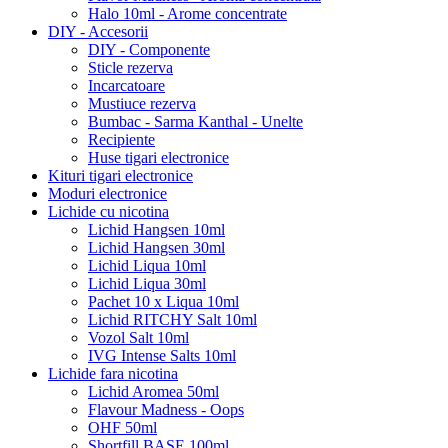
Halo 10ml - Arome concentrate
DIY - Accesorii
DIY - Componente
Sticle rezerva
Incarcatoare
Mustiuce rezerva
Bumbac - Sarma Kanthal - Unelte
Recipiente
Huse tigari electronice
Kituri tigari electronice
Moduri electronice
Lichide cu nicotina
Lichid Hangsen 10ml
Lichid Hangsen 30ml
Lichid Liqua 10ml
Lichid Liqua 30ml
Pachet 10 x Liqua 10ml
Lichid RITCHY Salt 10ml
Vozol Salt 10ml
IVG Intense Salts 10ml
Lichide fara nicotina
Lichid Aromea 50ml
Flavour Madness - Oops
OHF 50ml
Shortfill BASE 100ml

TASK BRIEF >> An exact retyping of the material, minus the pictures, is the required answer.

RESULT OF THE EXERCISE >>
Halo 10ml - Arome concentrate
DIY - Accesorii
DIY - Componente
Sticle rezerva
Incarcatoare
Mustiuce rezerva
Bumbac - Sarma Kanthal - Unelte
Recipiente
Huse tigari electronice
Kituri tigari electronice
Moduri electronice
Lichide cu nicotina
Lichid Hangsen 10ml
Lichid Hangsen 30ml
Lichid Liqua 10ml
Lichid Liqua 30ml
Pachet 10 x Liqua 10ml
Lichid RITCHY Salt 10ml
Vozol Salt 10ml
IVG Intense Salts 10ml
Lichide fara nicotina
Lichid Aromea 50ml
Flavour Madness - Oops
OHF 50ml
Shortfill BASE 100ml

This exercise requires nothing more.